I think you’re missing the point of this post. This isn’t a general purpose technique they are advocating, but rather an interesting method that might prove useful to someone.
It's definitely good to be aware of what tricks you have. Sometimes you need to do weird things like treat memory as hostile, see this article about chrome sandboxing: https://lwn.net/Articles/347547/
> So that's what we do: each untrusted thread has a trusted helper thread running in the same process. This certainly presents a fairly hostile environment for the trusted code to run in. For one, it can only trust its CPU registers - all memory must be assumed to be hostile. Since C code will spill to the stack when needed and may pass arguments on the stack, all the code for the trusted thread has to [be] carefully written in assembly.
> The trusted thread can receive requests to make system calls from the untrusted thread over a socket pair, validate the system call number and perform them on its behalf. We can stop the untrusted thread from breaking out by only using CPU registers and by refusing to let the untrusted code manipulate the VM in unsafe ways with mmap, mprotect etc.
It's not even a 'weird trick'; early-stage bootloader code and embedded systems often have to execute before RAM has been configured. This is a useful way to gain a little working space.
I'm not an assembly programmer, but is it possible there are benefits to treating SSE or AVX registers as a contiguous on-core buffer that are unrelated to performance?
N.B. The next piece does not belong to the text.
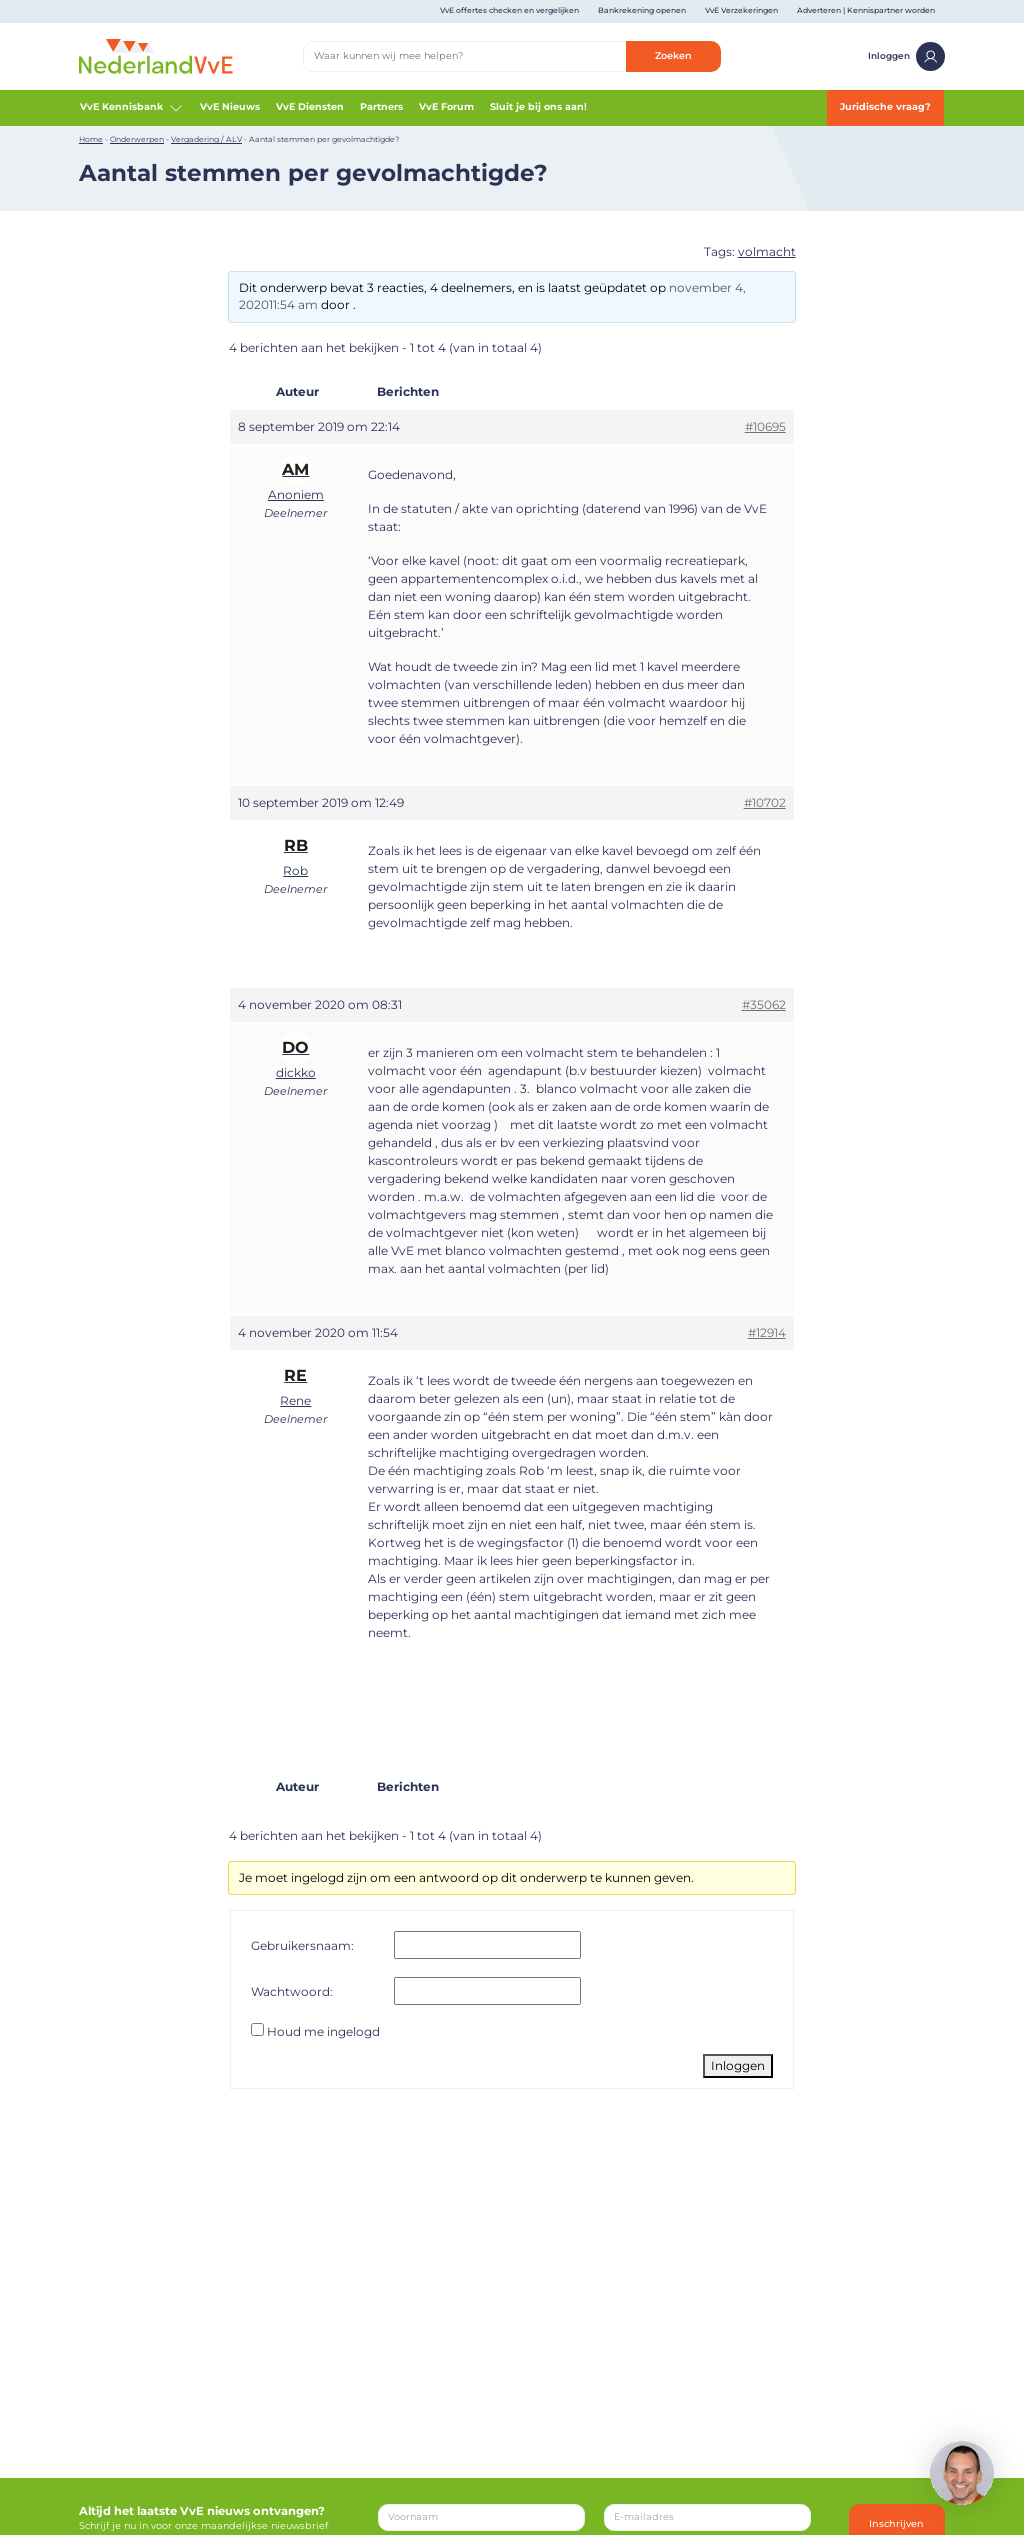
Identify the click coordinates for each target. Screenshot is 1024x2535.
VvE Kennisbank (132, 108)
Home (91, 139)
I don't have enough experience with XMM registers (and SSE4 in general) to know if this is actually {useful,possible}, but a hypothetical use might be creating and using cryptographic keys such that the important numbers are never stored in main memory. If e.g. a decryption key is ever present in RAM, it's probably possible to steal it with a cold-boot attack that copies all of RAM. Once you have the RAM dump, the key can probably be found very quickly:
for (secret_key_t *p = 0; p < RAM_SIZE; p++) {
decode_with_key(p);
}
This does require significant physical access, but it works. I seem to remember reading ~1.5 years ago about a turnkey forensics kit (bottle of refrigerant included) for doing cold boot attacks? Regardless, more ways to protect keys is could be really useful.
Registers may be stored to RAM (though there are often local register files in the CPU). If you're on a modern x86 platform, you may have encrypted memory support.
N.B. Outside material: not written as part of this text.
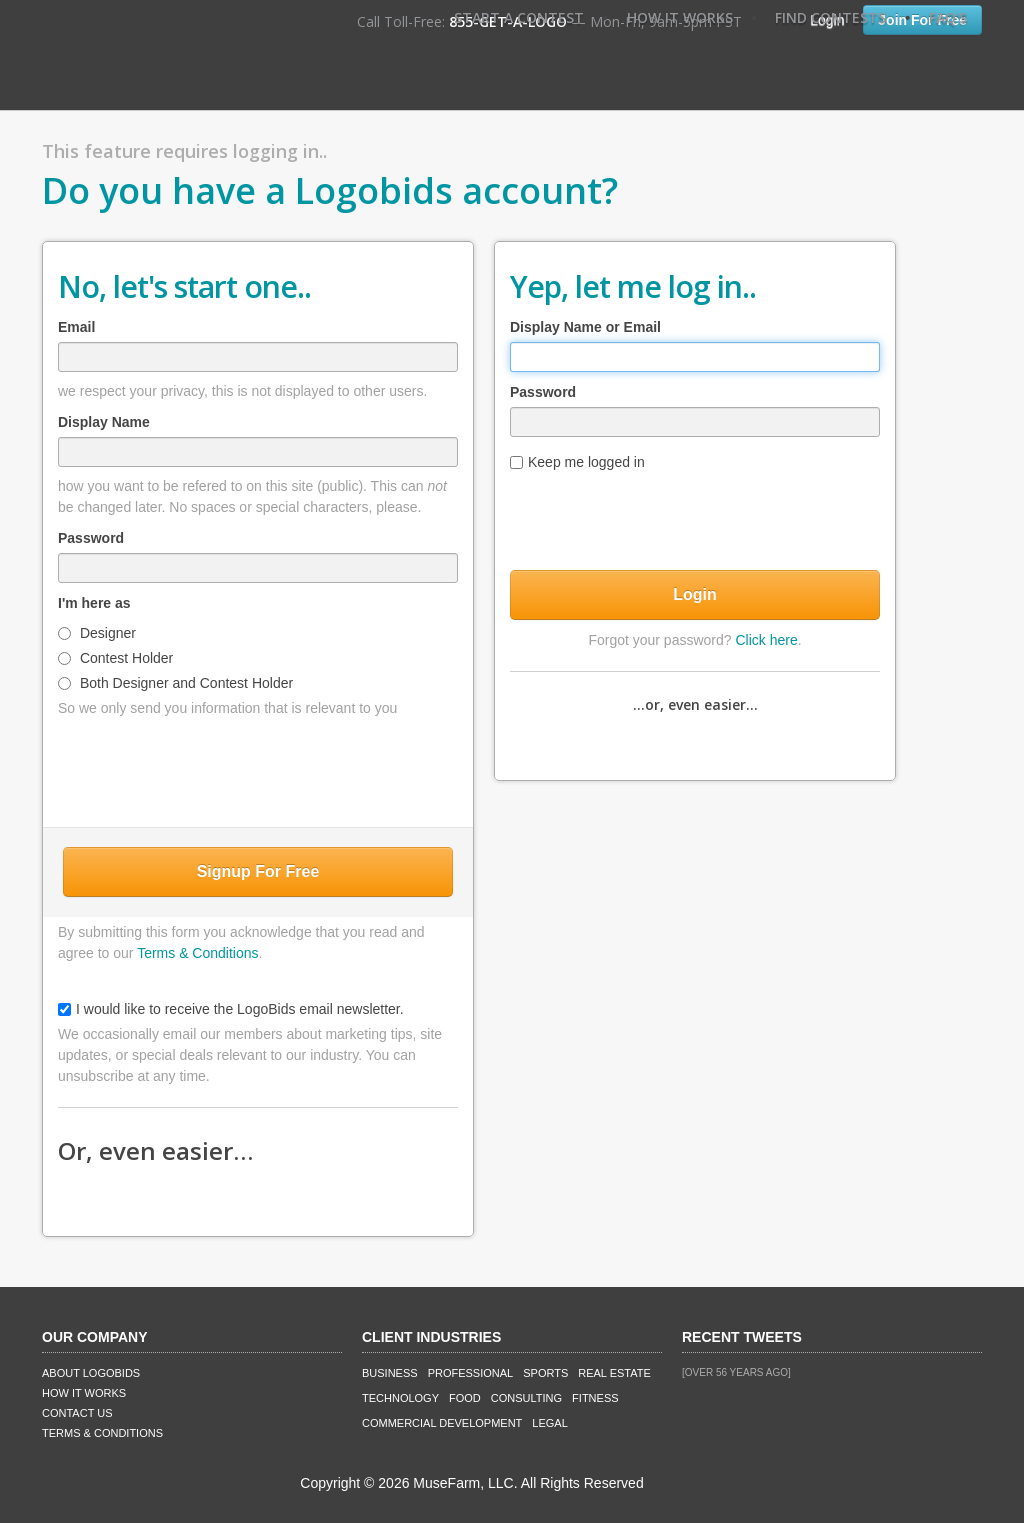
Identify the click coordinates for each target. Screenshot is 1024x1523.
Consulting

For Intel, look up SGX. For AMD, look up SEV. Each of these is way more secure than reliance on registers as secure scratch memory.
SSE registers will never get stored to ram without emitting explicit instructions (or getting an interrupt) to do so on any Intel/amd cpu as far as I know. It can be tricky to deal with such situations, but if you have a stretch of code where you can stop that registers can be used to hide data from memory.